§ **Your assignment**: Go through the listing and copy each line with the string "لقاح".

[Start of Attachment]

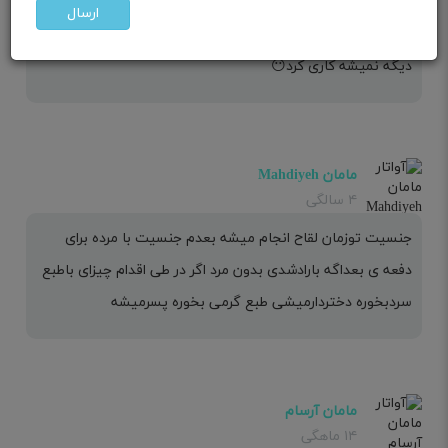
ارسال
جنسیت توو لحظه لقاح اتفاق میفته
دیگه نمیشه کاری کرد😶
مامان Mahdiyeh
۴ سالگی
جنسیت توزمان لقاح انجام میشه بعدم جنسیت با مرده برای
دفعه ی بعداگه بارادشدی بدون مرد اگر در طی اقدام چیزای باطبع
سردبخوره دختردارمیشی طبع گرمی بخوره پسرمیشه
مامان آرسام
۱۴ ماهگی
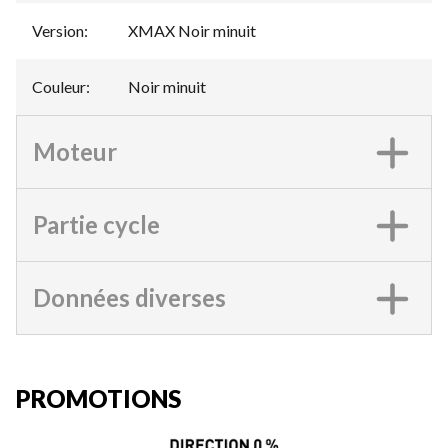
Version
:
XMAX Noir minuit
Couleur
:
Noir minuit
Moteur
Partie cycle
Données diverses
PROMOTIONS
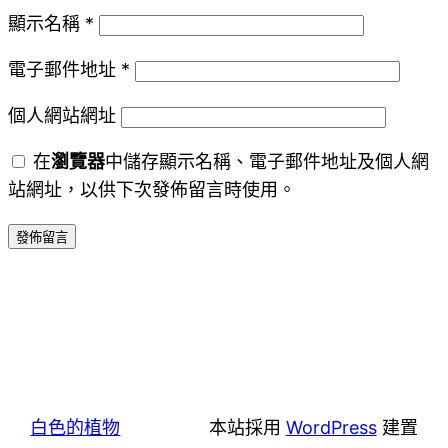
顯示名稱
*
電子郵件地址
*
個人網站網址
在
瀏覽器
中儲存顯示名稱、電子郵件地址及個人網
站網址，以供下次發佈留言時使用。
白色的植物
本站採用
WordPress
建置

[End of Attachment]

§ **Response to the task**:
جنسیت توو لحظه لقاح اتفاق میفته
جنسیت توزمان لقاح انجام میشه بعدم جنسیت با مرده برای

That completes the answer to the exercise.